唯一、EVT前の足の血流状態を示すABPI(足関節と上腕の収縮期血圧比)に有意差が認められたが、ほかの患者背景には有意差はなかった。これについて横井氏は、「シロスタゾール群のABPI値が0.72、非シロスタゾール群が0.66と、カットオフ値0.9よりも低値で、機能的な差にはつながらない」と説明する。

 この試験の最大の特徴は、主要評価項目であるEVT12カ月後の再狭窄率を、血管造影法で算出した点だ。従来、下肢の血管の狭窄を評価する臨床試験ではエコー法を用いるのが一般的だが、術者によるバイアスが生じやすいことが課題だった。これに対し、血管造影法では、造影剤動注後に血管像を撮影し、正常血管径と狭窄血管径の比を自動的に算出するソフトを用いて解析する。さらに評価は、独立した第三者機関が行っている。
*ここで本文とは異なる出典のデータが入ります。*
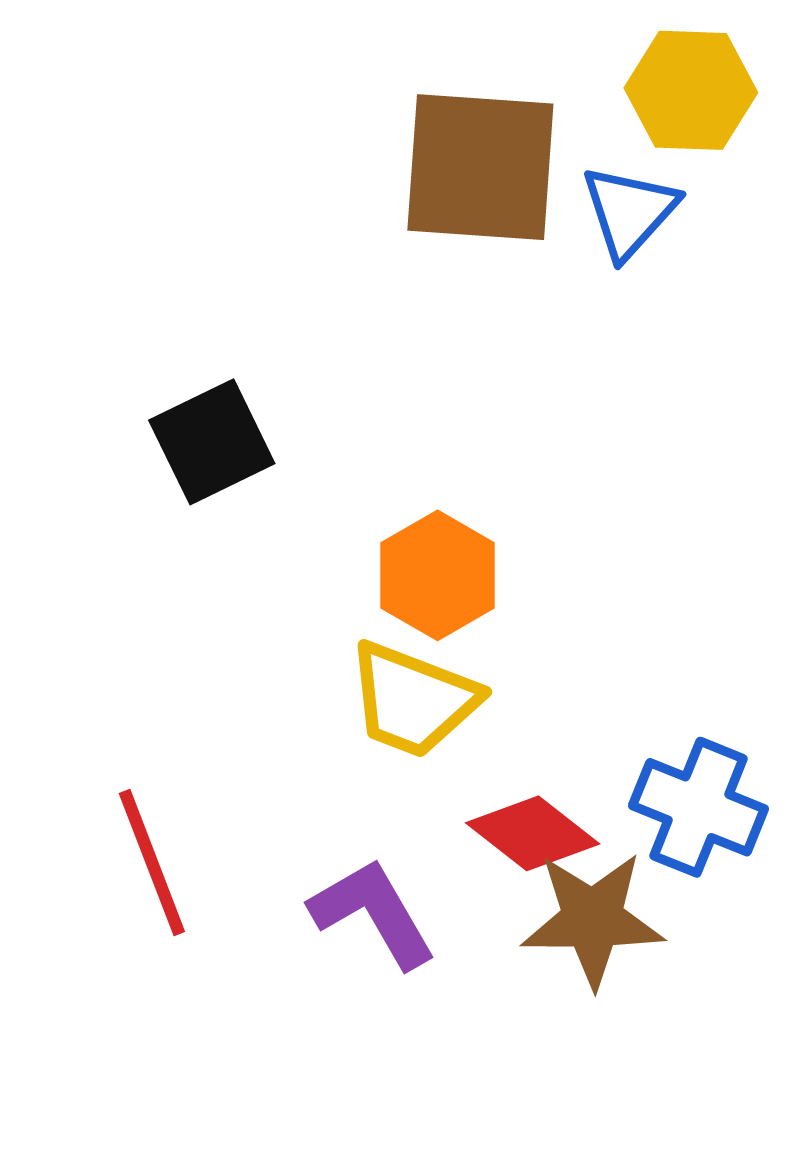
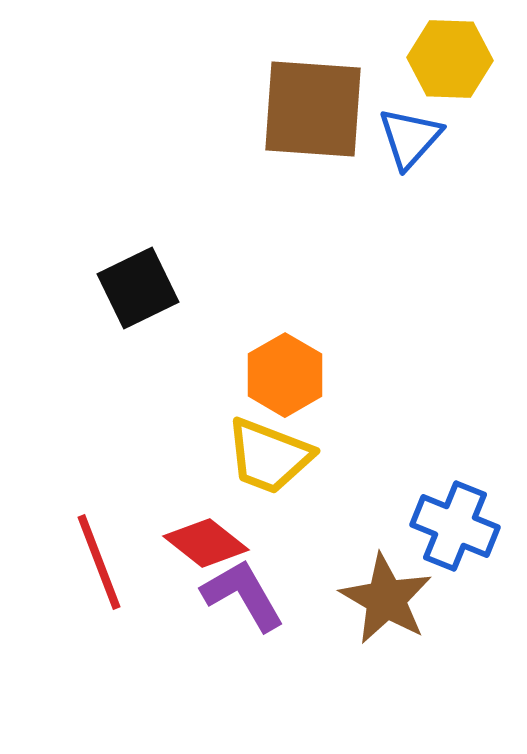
red diamond: (533, 833) -> (206, 543), moved
brown star: (593, 919) -> (386, 599), turned 30

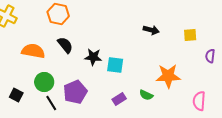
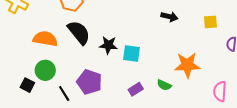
black semicircle: (65, 45) -> (79, 32), size x1.4
green circle: (44, 82) -> (45, 70), moved
purple pentagon: (75, 92) -> (89, 82), turned -30

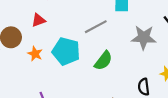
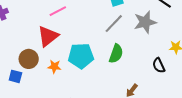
red triangle: (38, 20) -> (48, 36), size x1.6
gray line: (96, 27) -> (114, 24), moved

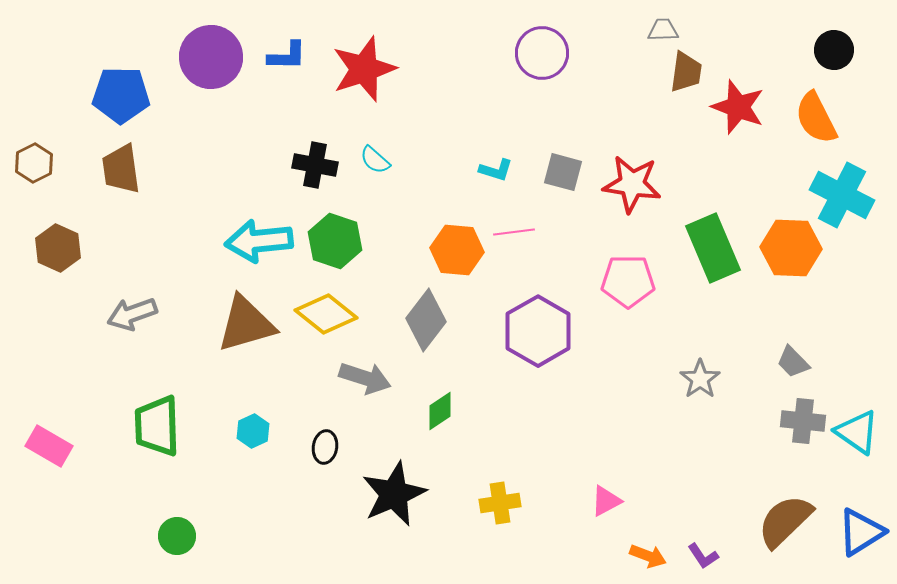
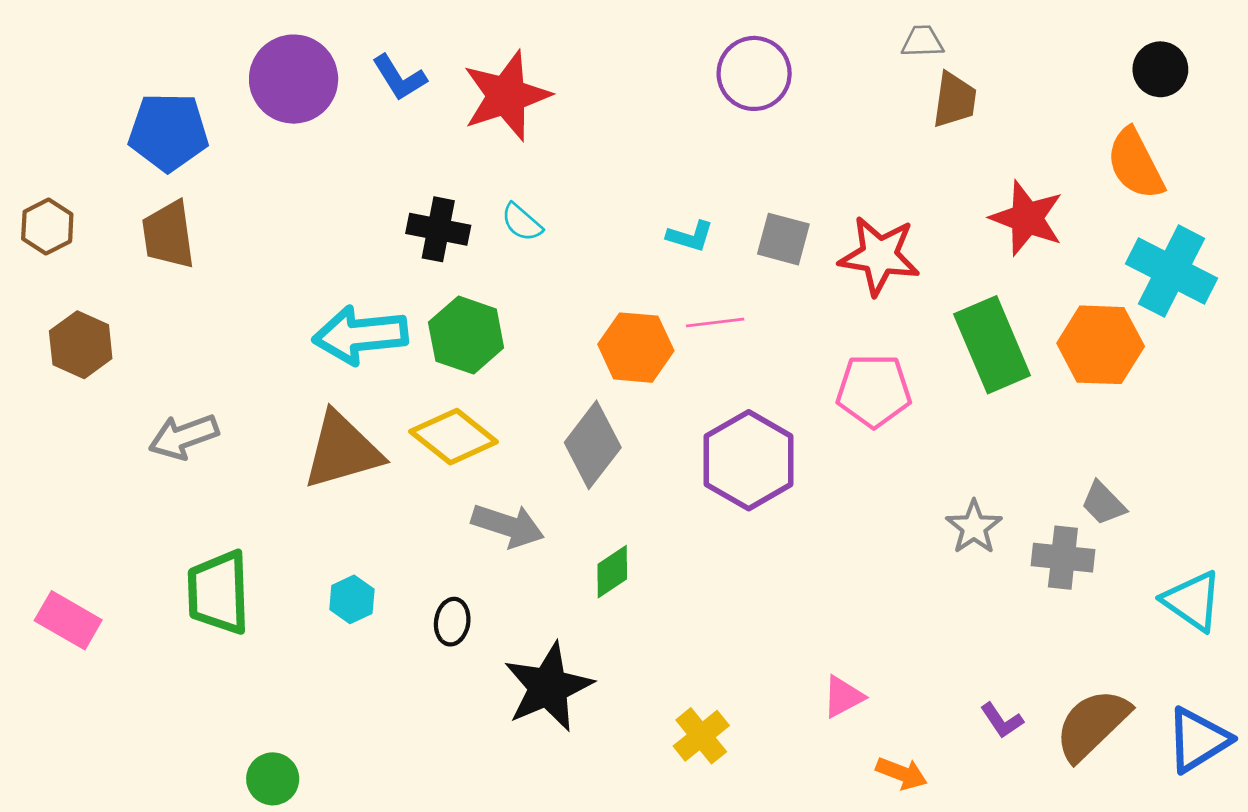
blue L-shape: (287, 56) -> (399, 78), turned 57
red star: (738, 107) -> (1027, 218), moved
gray cross: (803, 421) -> (1063, 558), moved
yellow cross: (500, 503) -> (701, 736), moved, turned -30
green circle: (177, 536) -> (273, 779), moved
purple L-shape: (703, 556) -> (1002, 720), moved

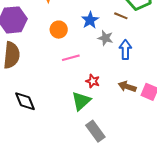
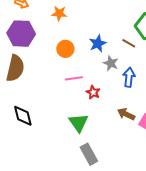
red star: (93, 81) -> (93, 92), moved
green triangle: (81, 101) -> (79, 123), turned -30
 その結果、血管造影法を用いたEVT12カ月後の再狭窄率(正常血管径に対する狭窄血管径の比が50%未満)は、intention to treat(ITT)解析で非シロスタゾール群が48%だったのに対し、シロスタゾール群は21%と有意に抑制されていた(図2)。

図2●12カ月後の再狭窄率(ITT解析による)
(出典:TCT2012での横井宏佳氏の発表より)

 さらに、エコー法でもEVT12カ月後の再狭窄率を確認したところ、両群間に有意差が見られ、非シロスタゾール群が41%に対し、シロスタゾール群が19%だった。これについて横井氏は、「通常、冠動脈疾患において薬剤やステント治療の有効性をエコー法で検討する場合、治療6カ月時点で評価するのが一般的。しかし、今回の結果では、治療6カ月までは再狭窄率に有意差が見られず、12カ月時点で有意差が確認された。FP領域に病変を持つステント留置例では少なくとも治療12カ月後まで追跡する必要があることが分かった」と指摘する。また、EVT12カ月後の血行再建術再実施率は、シロスタゾール群で有意に低下した(37% 対 17%)。一方、12カ月の追跡期間中のバイパス術実施率、ステント破裂率、足切断率、死亡率においては両群間に差はなかった。

追跡期間を3年に延長
 今回の試験結果を受け、2年間だった追跡期間を3年まで延長することが決定した。ただし、今後の課題として横井氏は、シロスタゾール群の10%が動悸により試験脱落になったことを挙げる。動悸症状が出た場合は、100mgに減量もしくはβ遮断薬追加で対処した。今後、シロスタゾールを減量しても十分な再狭窄抑制効果があるかを確認する方針だ。

 横井氏は、「今年から薬剤溶出ステント(DES)がFP領域でも使用できるようになり、FP領域の治療が変わることが予想される。今回の試験で、BMSでもシロスタゾールを投与すれば、再狭窄率を有意に抑制できることを示した意義は非常に大きい」と語る。今後は、日本人を対象に、「DES」対「BMS+シロスタゾール」を比較するほか、DES留置後にシロスタゾール投与で再狭窄率をどの程度抑制できるかについても検討する考えだ。最後に横井氏は、「84%と高い追跡血管造影施行率は日本の冠動脈疾患の臨床試験のノウハウが活かされたと感じる」と話す。